Every line below is to be copied exactly, with the pictures left out.

########

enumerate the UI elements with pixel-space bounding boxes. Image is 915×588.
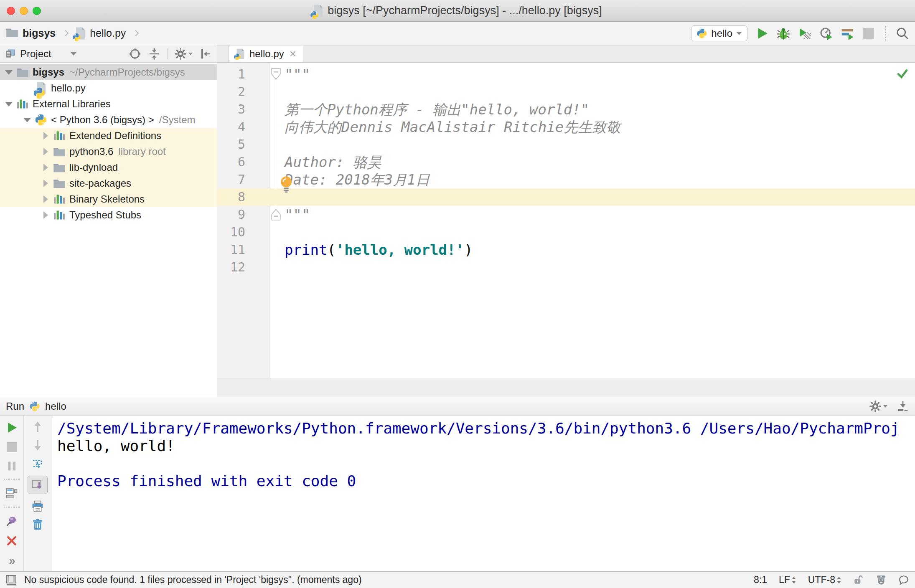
tree-item-bigsys[interactable]: bigsys~/PycharmProjects/bigsys (0, 64, 217, 80)
rerun-button[interactable] (5, 421, 18, 434)
hector-inspector-icon[interactable] (876, 575, 887, 585)
editor-hscrollbar-track[interactable] (217, 378, 915, 397)
tree-item-python-3-6-bigsys[interactable]: < Python 3.6 (bigsys) >/System (0, 112, 217, 128)
locate-file-icon[interactable] (129, 48, 141, 60)
code-line-10[interactable]: 10 (217, 223, 915, 241)
line-ending-select[interactable]: LF (779, 574, 796, 585)
tree-item-typeshed-stubs[interactable]: Typeshed Stubs (0, 207, 217, 223)
breadcrumb-file[interactable]: hello.py (90, 27, 126, 39)
fold-end-marker-icon[interactable] (269, 206, 285, 223)
close-console-button[interactable] (5, 535, 18, 547)
encoding-select[interactable]: UTF-8 (808, 574, 841, 585)
debug-button[interactable] (777, 27, 790, 40)
restore-layout-button[interactable] (5, 487, 18, 499)
code-line-6[interactable]: 6Author: 骆昊 (217, 153, 915, 171)
inspection-ok-icon[interactable] (897, 68, 908, 81)
tree-expand-arrow-icon[interactable] (39, 180, 52, 187)
folder-icon (53, 177, 66, 190)
project-tree: bigsys~/PycharmProjects/bigsyshello.pyEx… (0, 63, 217, 397)
code-line-7[interactable]: 7Date: 2018年3月1日 (217, 171, 915, 188)
line-number[interactable]: 12 (217, 259, 269, 276)
code-line-2[interactable]: 2 (217, 83, 915, 101)
code-line-9[interactable]: 9""" (217, 206, 915, 223)
clear-console-icon[interactable] (31, 518, 44, 531)
line-number[interactable]: 8 (217, 188, 269, 206)
concurrency-diagram-button[interactable] (841, 27, 854, 40)
chevron-down-icon[interactable] (71, 52, 76, 56)
search-everywhere-icon[interactable] (896, 27, 909, 40)
run-configuration-select[interactable]: hello (691, 25, 747, 41)
minimize-window-button[interactable] (20, 7, 28, 15)
tree-item-extended-definitions[interactable]: Extended Definitions (0, 128, 217, 144)
panel-settings-button[interactable] (174, 48, 193, 60)
tree-item-hello-py[interactable]: hello.py (0, 80, 217, 96)
hide-panel-icon[interactable] (199, 48, 212, 60)
print-icon[interactable] (31, 500, 44, 512)
tree-expand-arrow-icon[interactable] (39, 148, 52, 155)
run-button[interactable] (755, 27, 769, 40)
run-panel-title[interactable]: Run (6, 400, 24, 412)
project-panel-title[interactable]: Project (20, 48, 51, 60)
code-line-3[interactable]: 3第一个Python程序 - 输出"hello, world!" (217, 101, 915, 118)
tree-collapse-arrow-icon[interactable] (3, 102, 15, 106)
tree-item-lib-dynload[interactable]: lib-dynload (0, 160, 217, 175)
line-number[interactable]: 2 (217, 83, 269, 101)
console-line: /System/Library/Frameworks/Python.framew… (57, 420, 915, 437)
code-line-11[interactable]: 11print('hello, world!') (217, 241, 915, 259)
line-number[interactable]: 4 (217, 118, 269, 136)
scroll-to-end-toggle[interactable] (28, 476, 48, 494)
library-icon (53, 193, 66, 206)
line-number[interactable]: 5 (217, 136, 269, 153)
run-with-coverage-button[interactable] (798, 27, 811, 40)
breadcrumb-project[interactable]: bigsys (23, 27, 56, 39)
line-number[interactable]: 3 (217, 101, 269, 118)
soft-wrap-icon[interactable] (31, 457, 44, 470)
tree-item-binary-skeletons[interactable]: Binary Skeletons (0, 191, 217, 207)
profiler-button[interactable] (819, 27, 833, 40)
console-output[interactable]: /System/Library/Frameworks/Python.framew… (51, 416, 915, 571)
console-settings-button[interactable] (869, 400, 887, 413)
run-tab-config-name[interactable]: hello (45, 400, 66, 412)
close-window-button[interactable] (7, 7, 15, 15)
fold-start-marker-icon[interactable] (269, 66, 285, 83)
tree-expand-arrow-icon[interactable] (39, 132, 52, 139)
hide-panel-down-icon[interactable] (897, 400, 909, 413)
line-number[interactable]: 7 (217, 171, 269, 188)
pin-tab-button[interactable] (5, 515, 18, 527)
toggle-toolwindows-icon[interactable] (6, 575, 17, 585)
zoom-window-button[interactable] (33, 7, 41, 15)
code-line-1[interactable]: 1""" (217, 66, 915, 83)
unlock-icon[interactable] (853, 575, 864, 585)
tree-expand-arrow-icon[interactable] (39, 211, 52, 219)
tree-collapse-arrow-icon[interactable] (21, 118, 33, 122)
code-line-5[interactable]: 5 (217, 136, 915, 153)
tab-close-icon[interactable]: × (290, 48, 296, 60)
window-controls (7, 7, 41, 15)
code-line-4[interactable]: 4向伟大的Dennis MacAlistair Ritchie先生致敬 (217, 118, 915, 136)
code-line-12[interactable]: 12 (217, 259, 915, 276)
line-number[interactable]: 10 (217, 223, 269, 241)
tab-hello-py[interactable]: hello.py × (228, 46, 303, 62)
console-line (57, 455, 915, 472)
caret-position[interactable]: 8:1 (754, 574, 767, 585)
chevron-down-icon (736, 32, 742, 35)
tree-item-python3-6[interactable]: python3.6library root (0, 144, 217, 160)
tree-collapse-arrow-icon[interactable] (3, 70, 15, 75)
code-line-8[interactable]: 8 (217, 188, 915, 206)
tree-expand-arrow-icon[interactable] (39, 195, 52, 203)
line-number[interactable]: 6 (217, 153, 269, 171)
more-actions-icon[interactable]: » (9, 554, 15, 568)
line-number[interactable]: 11 (217, 241, 269, 259)
fold-column (269, 153, 285, 171)
code-editor[interactable]: 1"""23第一个Python程序 - 输出"hello, world!"4向伟… (217, 63, 915, 378)
status-message[interactable]: No suspicious code found. 1 files proces… (24, 574, 362, 585)
event-log-bubble-icon[interactable] (898, 575, 909, 585)
tree-item-site-packages[interactable]: site-packages (0, 175, 217, 191)
line-number[interactable]: 1 (217, 66, 269, 83)
intention-bulb-icon[interactable] (279, 176, 293, 193)
run-toolbar-left: » (0, 416, 24, 571)
next-occurrence-icon (31, 439, 44, 451)
tree-expand-arrow-icon[interactable] (39, 164, 52, 171)
line-number[interactable]: 9 (217, 206, 269, 223)
collapse-all-icon[interactable] (148, 48, 160, 60)
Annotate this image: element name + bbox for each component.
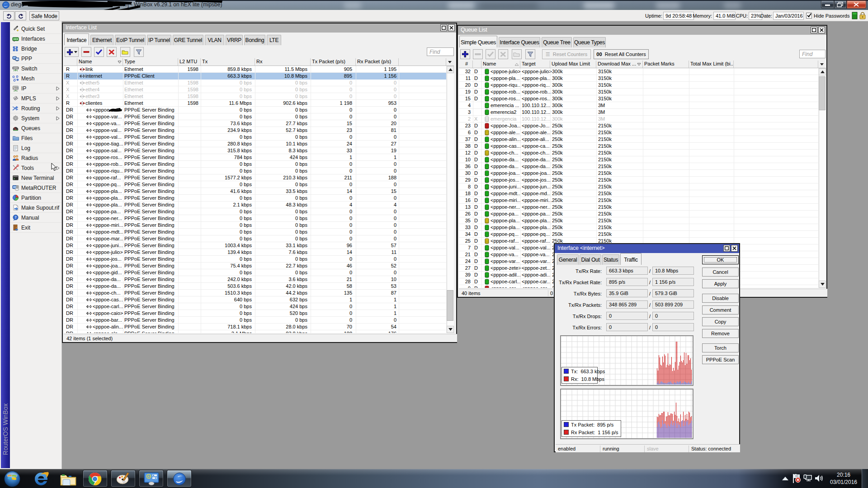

########

- Response area
enumerate the UI elements with pixel-space bounding boxes. Image is 915×588.
tree-item-bigsys[interactable]: bigsys~/PycharmProjects/bigsys (0, 64, 217, 80)
rerun-button[interactable] (5, 421, 18, 434)
hector-inspector-icon[interactable] (876, 575, 887, 585)
editor-hscrollbar-track[interactable] (217, 378, 915, 397)
tree-item-python-3-6-bigsys[interactable]: < Python 3.6 (bigsys) >/System (0, 112, 217, 128)
locate-file-icon[interactable] (129, 48, 141, 60)
code-line-10[interactable]: 10 (217, 223, 915, 241)
line-ending-select[interactable]: LF (779, 574, 796, 585)
tree-item-typeshed-stubs[interactable]: Typeshed Stubs (0, 207, 217, 223)
breadcrumb-file[interactable]: hello.py (90, 27, 126, 39)
fold-end-marker-icon[interactable] (269, 206, 285, 223)
close-console-button[interactable] (5, 535, 18, 547)
encoding-select[interactable]: UTF-8 (808, 574, 841, 585)
debug-button[interactable] (777, 27, 790, 40)
restore-layout-button[interactable] (5, 487, 18, 499)
code-line-6[interactable]: 6Author: 骆昊 (217, 153, 915, 171)
inspection-ok-icon[interactable] (897, 68, 908, 81)
tree-expand-arrow-icon[interactable] (39, 180, 52, 187)
folder-icon (53, 177, 66, 190)
project-tree: bigsys~/PycharmProjects/bigsyshello.pyEx… (0, 63, 217, 397)
code-line-7[interactable]: 7Date: 2018年3月1日 (217, 171, 915, 188)
line-number[interactable]: 12 (217, 259, 269, 276)
code-line-2[interactable]: 2 (217, 83, 915, 101)
code-line-9[interactable]: 9""" (217, 206, 915, 223)
clear-console-icon[interactable] (31, 518, 44, 531)
line-number[interactable]: 8 (217, 188, 269, 206)
concurrency-diagram-button[interactable] (841, 27, 854, 40)
chevron-down-icon[interactable] (71, 52, 76, 56)
search-everywhere-icon[interactable] (896, 27, 909, 40)
run-configuration-select[interactable]: hello (691, 25, 747, 41)
minimize-window-button[interactable] (20, 7, 28, 15)
tree-item-extended-definitions[interactable]: Extended Definitions (0, 128, 217, 144)
panel-settings-button[interactable] (174, 48, 193, 60)
tree-item-hello-py[interactable]: hello.py (0, 80, 217, 96)
hide-panel-icon[interactable] (199, 48, 212, 60)
print-icon[interactable] (31, 500, 44, 512)
tree-expand-arrow-icon[interactable] (39, 148, 52, 155)
run-button[interactable] (755, 27, 769, 40)
run-panel-title[interactable]: Run (6, 400, 24, 412)
project-panel-title[interactable]: Project (20, 48, 51, 60)
code-line-3[interactable]: 3第一个Python程序 - 输出"hello, world!" (217, 101, 915, 118)
tree-collapse-arrow-icon[interactable] (3, 102, 15, 106)
tree-item-lib-dynload[interactable]: lib-dynload (0, 160, 217, 175)
line-number[interactable]: 2 (217, 83, 269, 101)
console-line: /System/Library/Frameworks/Python.framew… (57, 420, 915, 437)
code-line-11[interactable]: 11print('hello, world!') (217, 241, 915, 259)
line-number[interactable]: 4 (217, 118, 269, 136)
scroll-to-end-toggle[interactable] (28, 476, 48, 494)
library-icon (53, 193, 66, 206)
line-number[interactable]: 5 (217, 136, 269, 153)
run-with-coverage-button[interactable] (798, 27, 811, 40)
breadcrumb-project[interactable]: bigsys (23, 27, 56, 39)
line-number[interactable]: 3 (217, 101, 269, 118)
soft-wrap-icon[interactable] (31, 457, 44, 470)
tree-item-binary-skeletons[interactable]: Binary Skeletons (0, 191, 217, 207)
profiler-button[interactable] (819, 27, 833, 40)
console-output[interactable]: /System/Library/Frameworks/Python.framew… (51, 416, 915, 571)
console-settings-button[interactable] (869, 400, 887, 413)
run-tab-config-name[interactable]: hello (45, 400, 66, 412)
close-window-button[interactable] (7, 7, 15, 15)
fold-start-marker-icon[interactable] (269, 66, 285, 83)
tree-expand-arrow-icon[interactable] (39, 132, 52, 139)
hide-panel-down-icon[interactable] (897, 400, 909, 413)
line-number[interactable]: 7 (217, 171, 269, 188)
pin-tab-button[interactable] (5, 515, 18, 527)
toggle-toolwindows-icon[interactable] (6, 575, 17, 585)
zoom-window-button[interactable] (33, 7, 41, 15)
code-line-1[interactable]: 1""" (217, 66, 915, 83)
unlock-icon[interactable] (853, 575, 864, 585)
tree-expand-arrow-icon[interactable] (39, 211, 52, 219)
tree-collapse-arrow-icon[interactable] (21, 118, 33, 122)
code-line-5[interactable]: 5 (217, 136, 915, 153)
tab-close-icon[interactable]: × (290, 48, 296, 60)
window-controls (7, 7, 41, 15)
code-line-4[interactable]: 4向伟大的Dennis MacAlistair Ritchie先生致敬 (217, 118, 915, 136)
code-line-12[interactable]: 12 (217, 259, 915, 276)
line-number[interactable]: 10 (217, 223, 269, 241)
tab-hello-py[interactable]: hello.py × (228, 46, 303, 62)
console-line (57, 455, 915, 472)
caret-position[interactable]: 8:1 (754, 574, 767, 585)
chevron-down-icon (736, 32, 742, 35)
tree-item-python3-6[interactable]: python3.6library root (0, 144, 217, 160)
tree-collapse-arrow-icon[interactable] (3, 70, 15, 75)
code-line-8[interactable]: 8 (217, 188, 915, 206)
tree-expand-arrow-icon[interactable] (39, 195, 52, 203)
line-number[interactable]: 6 (217, 153, 269, 171)
more-actions-icon[interactable]: » (9, 554, 15, 568)
line-number[interactable]: 11 (217, 241, 269, 259)
fold-column (269, 153, 285, 171)
code-editor[interactable]: 1"""23第一个Python程序 - 输出"hello, world!"4向伟… (217, 63, 915, 378)
status-message[interactable]: No suspicious code found. 1 files proces… (24, 574, 362, 585)
event-log-bubble-icon[interactable] (898, 575, 909, 585)
tree-item-site-packages[interactable]: site-packages (0, 175, 217, 191)
line-number[interactable]: 1 (217, 66, 269, 83)
intention-bulb-icon[interactable] (279, 176, 293, 193)
run-toolbar-left: » (0, 416, 24, 571)
next-occurrence-icon (31, 439, 44, 451)
tree-expand-arrow-icon[interactable] (39, 164, 52, 171)
line-number[interactable]: 9 (217, 206, 269, 223)
collapse-all-icon[interactable] (148, 48, 160, 60)
Annotate this image: element name + bbox for each component.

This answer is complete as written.